As it turns out, the attack is quite simple: it's not that hard to remove this adversarial noise through various techniques, and then, you can train a good model on these images. This makes the any exploit on the defense violate the security of everyone who has uploaded their images up to this point.
Sure, a future (second) version of the defense might prevent this attack---but the damage has already been done for everyone who published their images with the first version of the defense. You can't patch the images that have already been released.
What this means is that it is strictly better to publish the attack on this defense as early as possible. We did provide Ben's group with an initial draft of the paper to make sure they could check any errors in our work, but it doesn't make sense to wait for a patch in the same way as it would be for the other cases I've discussed above. Every day we wait to publish the attack is another day that someone might publish more of their images with this defense, and then be vulnerable to attack later.
As I said at the top, I mainly attack systems because it's fun. I enjoy solving puzzles, and a defense is just a puzzle waiting to be solved.
And, for some reason, I seem to be one of the few people who really wants to spend time breaking things. (If you look at adversarial examples, for instance, I've coauthored more attacks on adversarial example defenses than the rest of the community combined.) It may be true that attacking things is easier than defending them, but if no one else is going to attack then I'll be happy to be the one who does.

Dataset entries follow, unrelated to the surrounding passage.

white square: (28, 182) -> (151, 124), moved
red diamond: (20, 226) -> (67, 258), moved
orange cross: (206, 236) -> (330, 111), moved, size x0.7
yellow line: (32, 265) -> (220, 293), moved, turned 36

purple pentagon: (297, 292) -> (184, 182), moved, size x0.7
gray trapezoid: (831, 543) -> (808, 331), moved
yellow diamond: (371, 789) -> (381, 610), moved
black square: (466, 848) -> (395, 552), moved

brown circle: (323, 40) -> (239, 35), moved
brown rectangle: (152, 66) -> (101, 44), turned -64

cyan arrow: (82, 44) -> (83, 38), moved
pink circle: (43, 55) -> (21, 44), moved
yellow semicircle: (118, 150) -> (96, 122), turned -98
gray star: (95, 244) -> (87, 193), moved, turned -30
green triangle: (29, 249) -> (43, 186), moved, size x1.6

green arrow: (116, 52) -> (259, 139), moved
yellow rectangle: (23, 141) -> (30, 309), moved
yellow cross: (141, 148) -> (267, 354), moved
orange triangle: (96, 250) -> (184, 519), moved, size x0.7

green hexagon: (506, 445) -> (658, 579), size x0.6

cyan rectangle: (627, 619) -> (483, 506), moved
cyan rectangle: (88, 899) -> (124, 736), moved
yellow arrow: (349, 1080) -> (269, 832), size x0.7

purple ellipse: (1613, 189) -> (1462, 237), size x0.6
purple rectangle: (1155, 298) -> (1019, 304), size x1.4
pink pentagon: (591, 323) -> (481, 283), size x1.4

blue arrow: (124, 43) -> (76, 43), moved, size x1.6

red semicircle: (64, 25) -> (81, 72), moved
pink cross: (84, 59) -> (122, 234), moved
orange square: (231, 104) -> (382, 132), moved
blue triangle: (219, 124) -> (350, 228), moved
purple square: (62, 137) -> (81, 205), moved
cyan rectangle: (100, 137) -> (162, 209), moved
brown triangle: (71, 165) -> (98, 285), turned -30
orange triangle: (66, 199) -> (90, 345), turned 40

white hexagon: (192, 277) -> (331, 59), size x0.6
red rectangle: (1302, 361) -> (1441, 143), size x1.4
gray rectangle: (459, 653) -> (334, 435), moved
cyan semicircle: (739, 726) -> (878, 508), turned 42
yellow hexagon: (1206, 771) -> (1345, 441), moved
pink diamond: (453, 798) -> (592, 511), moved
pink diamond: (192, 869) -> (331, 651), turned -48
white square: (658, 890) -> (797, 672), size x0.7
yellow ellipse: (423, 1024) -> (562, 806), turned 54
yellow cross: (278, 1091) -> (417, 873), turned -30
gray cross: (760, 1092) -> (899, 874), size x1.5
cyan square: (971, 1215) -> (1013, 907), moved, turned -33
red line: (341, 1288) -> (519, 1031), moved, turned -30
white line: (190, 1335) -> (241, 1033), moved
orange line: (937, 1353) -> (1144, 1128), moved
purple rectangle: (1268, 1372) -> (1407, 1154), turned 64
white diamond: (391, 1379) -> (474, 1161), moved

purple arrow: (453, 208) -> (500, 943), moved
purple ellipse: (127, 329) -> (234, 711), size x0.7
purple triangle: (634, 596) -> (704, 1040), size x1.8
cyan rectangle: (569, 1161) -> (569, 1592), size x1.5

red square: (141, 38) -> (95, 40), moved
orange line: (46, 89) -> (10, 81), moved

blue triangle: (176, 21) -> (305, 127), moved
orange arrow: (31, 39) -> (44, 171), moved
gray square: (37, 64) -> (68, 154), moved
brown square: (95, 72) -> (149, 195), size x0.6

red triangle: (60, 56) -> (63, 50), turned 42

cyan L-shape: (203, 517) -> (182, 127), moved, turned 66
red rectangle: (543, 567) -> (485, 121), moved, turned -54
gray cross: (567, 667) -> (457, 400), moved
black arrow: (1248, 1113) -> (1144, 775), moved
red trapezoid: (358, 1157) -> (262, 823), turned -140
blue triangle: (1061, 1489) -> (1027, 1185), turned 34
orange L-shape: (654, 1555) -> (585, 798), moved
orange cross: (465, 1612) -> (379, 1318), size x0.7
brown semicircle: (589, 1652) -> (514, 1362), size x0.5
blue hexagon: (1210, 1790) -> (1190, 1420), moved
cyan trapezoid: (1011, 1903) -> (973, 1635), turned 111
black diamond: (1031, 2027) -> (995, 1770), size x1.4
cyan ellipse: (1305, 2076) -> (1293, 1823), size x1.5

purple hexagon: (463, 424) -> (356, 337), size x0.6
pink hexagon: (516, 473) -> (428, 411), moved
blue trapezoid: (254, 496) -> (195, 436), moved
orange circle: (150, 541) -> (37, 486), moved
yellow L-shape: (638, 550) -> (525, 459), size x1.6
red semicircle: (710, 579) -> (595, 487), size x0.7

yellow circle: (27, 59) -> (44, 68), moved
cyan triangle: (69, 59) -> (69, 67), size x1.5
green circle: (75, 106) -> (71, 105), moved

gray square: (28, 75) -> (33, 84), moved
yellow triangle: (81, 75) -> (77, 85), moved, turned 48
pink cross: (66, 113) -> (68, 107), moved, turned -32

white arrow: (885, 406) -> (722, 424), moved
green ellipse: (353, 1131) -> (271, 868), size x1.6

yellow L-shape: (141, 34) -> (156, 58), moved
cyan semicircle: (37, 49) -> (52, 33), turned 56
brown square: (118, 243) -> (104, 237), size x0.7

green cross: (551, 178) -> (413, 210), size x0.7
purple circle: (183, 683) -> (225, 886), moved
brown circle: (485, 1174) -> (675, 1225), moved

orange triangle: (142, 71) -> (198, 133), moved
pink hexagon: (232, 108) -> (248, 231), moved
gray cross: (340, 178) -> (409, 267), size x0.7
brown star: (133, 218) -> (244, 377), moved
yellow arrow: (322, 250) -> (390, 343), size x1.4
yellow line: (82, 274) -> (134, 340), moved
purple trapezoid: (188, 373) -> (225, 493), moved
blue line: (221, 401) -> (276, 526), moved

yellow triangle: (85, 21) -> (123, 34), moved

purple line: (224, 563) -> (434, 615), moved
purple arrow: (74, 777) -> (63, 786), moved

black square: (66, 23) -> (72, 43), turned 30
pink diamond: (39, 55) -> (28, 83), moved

But I also attack systems because you can't fix something if you don't know it's broken, and so someone needs to show what's broken.
And here's where it really comes down to why I attack things: because I think it's important work to do. If you can find something that (a) you're interested in and (b) is important to do, you'll be far more productive than trying to force yourself into doing something that you don't care about. And this is something that I care about.
Philosophizing aside, let's get back to the paper at hand. There is no single benchmark for security. You can't just evaluate your defense on “the attack benchmark” and call it a day. Because the only attack that matters is the one that's designed to break your specific defense. This means it's an important part of the research process to understand that once you publish a defense paper, other people will try to break it. Because it's exceptionally important that we know which defenses do and don't work in this new machine learning era we're entering.
You won't always make friends by doing this. Some people will take it personally when you break their defenses. But that's okay; the people who are worth being friends with won't mind, and will appreciate the work you're doing.
As a note, if you're someone who also enjoys solving puzzles, I'd encourage you to also try your hand at breaking things. It's a lot of fun, and you'll learn a lot about how systems work. (In fact, I'd say the best way to learn how systems work is to try and break them. The only way you'll come up with an exploit is by understanding the system better than the person who built it in the first place! Because they (presumably) aren't aware of any exploits, and so if you understand it less well, you won't find any either.)
So no, Ben, just because someone spends their days breaking things doesn't mean they don't care about the impact of their work. I, for one, spend a lot of time trying to minimize the damage that my work may cause.
But sometimes the best thing to do is to just rip off the bandage. When a vulnerability is so unpatchable that delaying disclosure only increases the damage that will be done, it's better to just go public.